A massive demonstration

The Paris parade usually brings together 500,000 people, making it one of the most important recurring events in the capital. This year, the participants will march from the Porte Dorée to the Place de la République, under the motto “Our bodies, our rights, your faces!” “. This is in particular to protest against the “trivialization” of “LGBTQIphobic and especially transphobic speech”, too often ignored by the public authorities, according to the associative collective Inter-LGBT, which organizes this march.

“Today, the notion of gender is very much under attack, especially when it is deployed in the school environment,” laments Matthieu Gatipon, one of its spokespersons. “The rhetoric of the far right is that associations are brainwashing young people. And the result of this discourse fueled by transphobia is that we have 89 RN deputies, ”he added during a press conference on Thursday.

“LGBT centers are being attacked, LGBT people are being attacked every day. We would like a little more support from the government, which claims to be our ally but does not do much, ”added Elisa Koubi, co-president of the collective.

45 years ago, the first Parisian march

A movement for the defense of homosexual people was formed from 1971 in France and first took part in the May Day parades. “This is the moment when homosexuality becomes a political issue”, recalls Antoine Idier, sociologist and historian.

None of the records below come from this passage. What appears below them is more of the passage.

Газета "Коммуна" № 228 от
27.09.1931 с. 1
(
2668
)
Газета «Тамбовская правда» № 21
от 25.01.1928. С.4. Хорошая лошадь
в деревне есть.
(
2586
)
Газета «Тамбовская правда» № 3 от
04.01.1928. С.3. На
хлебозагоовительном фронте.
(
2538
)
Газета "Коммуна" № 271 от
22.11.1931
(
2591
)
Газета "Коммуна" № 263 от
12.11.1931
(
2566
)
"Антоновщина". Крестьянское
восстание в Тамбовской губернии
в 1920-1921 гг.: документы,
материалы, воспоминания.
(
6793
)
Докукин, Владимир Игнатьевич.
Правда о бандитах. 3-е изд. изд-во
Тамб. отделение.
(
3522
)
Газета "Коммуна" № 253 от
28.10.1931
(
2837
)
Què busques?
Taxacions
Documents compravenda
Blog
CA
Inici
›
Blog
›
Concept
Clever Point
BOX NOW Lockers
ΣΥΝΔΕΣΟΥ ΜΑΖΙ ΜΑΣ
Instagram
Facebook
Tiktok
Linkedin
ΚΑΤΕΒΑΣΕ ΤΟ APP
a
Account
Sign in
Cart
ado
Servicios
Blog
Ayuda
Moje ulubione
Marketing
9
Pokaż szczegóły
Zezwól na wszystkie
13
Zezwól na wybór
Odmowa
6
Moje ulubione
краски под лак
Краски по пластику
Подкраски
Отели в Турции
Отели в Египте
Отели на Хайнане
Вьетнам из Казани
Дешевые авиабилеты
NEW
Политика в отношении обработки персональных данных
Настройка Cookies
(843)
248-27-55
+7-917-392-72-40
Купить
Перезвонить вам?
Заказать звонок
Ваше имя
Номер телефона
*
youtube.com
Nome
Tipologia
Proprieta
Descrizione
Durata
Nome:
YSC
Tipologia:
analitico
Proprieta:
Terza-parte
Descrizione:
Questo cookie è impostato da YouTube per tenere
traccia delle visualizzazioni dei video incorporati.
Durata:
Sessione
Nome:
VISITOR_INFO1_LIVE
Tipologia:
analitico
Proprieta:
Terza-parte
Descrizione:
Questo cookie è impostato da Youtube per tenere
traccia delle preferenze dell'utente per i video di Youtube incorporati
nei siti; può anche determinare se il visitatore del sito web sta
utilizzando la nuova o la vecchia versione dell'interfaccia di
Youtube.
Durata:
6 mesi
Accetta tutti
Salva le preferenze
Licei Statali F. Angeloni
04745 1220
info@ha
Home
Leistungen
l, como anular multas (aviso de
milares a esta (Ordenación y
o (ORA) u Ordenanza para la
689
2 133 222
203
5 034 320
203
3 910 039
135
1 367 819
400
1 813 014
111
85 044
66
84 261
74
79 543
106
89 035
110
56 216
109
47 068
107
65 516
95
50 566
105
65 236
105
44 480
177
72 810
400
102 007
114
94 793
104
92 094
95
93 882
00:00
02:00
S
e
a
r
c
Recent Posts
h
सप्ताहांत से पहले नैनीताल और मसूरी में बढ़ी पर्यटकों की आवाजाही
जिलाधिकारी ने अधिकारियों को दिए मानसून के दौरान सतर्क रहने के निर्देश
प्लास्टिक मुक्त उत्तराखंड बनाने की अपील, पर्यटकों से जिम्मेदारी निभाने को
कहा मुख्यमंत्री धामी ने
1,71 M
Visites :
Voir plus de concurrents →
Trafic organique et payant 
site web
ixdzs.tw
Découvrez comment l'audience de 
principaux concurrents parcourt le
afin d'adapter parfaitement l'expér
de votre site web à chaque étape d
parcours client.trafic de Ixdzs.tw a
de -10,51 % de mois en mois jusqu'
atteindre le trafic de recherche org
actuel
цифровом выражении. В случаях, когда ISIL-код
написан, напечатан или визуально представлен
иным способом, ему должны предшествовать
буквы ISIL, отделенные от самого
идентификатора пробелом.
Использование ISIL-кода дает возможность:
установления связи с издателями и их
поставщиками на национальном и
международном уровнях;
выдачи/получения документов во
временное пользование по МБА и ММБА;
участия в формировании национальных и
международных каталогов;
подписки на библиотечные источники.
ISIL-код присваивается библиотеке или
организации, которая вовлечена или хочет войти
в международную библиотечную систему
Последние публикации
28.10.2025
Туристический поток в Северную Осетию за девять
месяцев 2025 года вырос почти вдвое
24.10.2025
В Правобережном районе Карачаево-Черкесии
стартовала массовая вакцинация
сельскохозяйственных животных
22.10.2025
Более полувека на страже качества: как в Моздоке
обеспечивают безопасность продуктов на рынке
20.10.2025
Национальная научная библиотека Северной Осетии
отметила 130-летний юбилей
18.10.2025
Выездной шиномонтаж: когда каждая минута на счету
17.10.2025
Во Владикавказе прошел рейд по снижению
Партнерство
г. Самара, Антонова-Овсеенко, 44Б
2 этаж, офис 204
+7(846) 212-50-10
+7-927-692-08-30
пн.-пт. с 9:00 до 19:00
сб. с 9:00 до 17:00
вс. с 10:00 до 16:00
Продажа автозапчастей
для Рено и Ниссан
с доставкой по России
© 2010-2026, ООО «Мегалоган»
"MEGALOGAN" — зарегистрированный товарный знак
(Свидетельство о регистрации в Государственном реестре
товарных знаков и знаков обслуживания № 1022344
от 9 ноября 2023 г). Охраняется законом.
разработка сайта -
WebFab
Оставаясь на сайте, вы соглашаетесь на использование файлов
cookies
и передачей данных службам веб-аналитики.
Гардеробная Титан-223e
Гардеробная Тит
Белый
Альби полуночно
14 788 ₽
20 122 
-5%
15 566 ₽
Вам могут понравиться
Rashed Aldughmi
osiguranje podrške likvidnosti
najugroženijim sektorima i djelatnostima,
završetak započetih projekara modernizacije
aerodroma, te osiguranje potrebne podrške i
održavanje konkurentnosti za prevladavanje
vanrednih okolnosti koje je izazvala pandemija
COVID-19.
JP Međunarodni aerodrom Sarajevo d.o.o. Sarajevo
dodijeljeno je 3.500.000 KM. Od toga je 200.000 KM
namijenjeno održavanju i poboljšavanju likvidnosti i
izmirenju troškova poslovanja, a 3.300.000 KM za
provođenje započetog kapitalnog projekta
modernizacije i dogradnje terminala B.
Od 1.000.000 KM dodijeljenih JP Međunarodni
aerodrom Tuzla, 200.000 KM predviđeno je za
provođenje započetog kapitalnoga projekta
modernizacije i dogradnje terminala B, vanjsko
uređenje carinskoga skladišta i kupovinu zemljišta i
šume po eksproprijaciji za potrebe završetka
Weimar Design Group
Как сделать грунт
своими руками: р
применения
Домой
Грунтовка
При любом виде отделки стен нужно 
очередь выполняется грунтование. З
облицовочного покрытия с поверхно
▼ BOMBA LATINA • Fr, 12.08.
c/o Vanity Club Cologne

The first independent homosexual demonstration in Paris took place in 1977 (7 years after the first Pride in the world, in 1970 in Chicago). Participants rail against repression and discriminatory laws.

Sequins and Politics

Sequins, rainbow flags, songs and dances: Pride marches are usually festive. “The homosexual movement has always claimed to be both political and festive,” emphasizes Antoine Idier. “The festive dimension makes it possible to break with traditional politics”.

The homosexual movement claims “a form of politicization of the body, of the intimate, of private life, but the party also embodies all these elements”, adds the historian.

Saturday, some 30,000 people are expected at the arrival of the Parisian march, for a free show involving a hundred artists, including Bilal Hassani.

Alternative processions

In addition to the usual demonstration, alternative marches have appeared in recent years, displaying other slogans and demands, often more protesting. This demonstrates “a proliferation and enrichment of LGBT + activism”, rather than a “scattering”, recently analyzed in The world sociologist and historian Ilana Eloit.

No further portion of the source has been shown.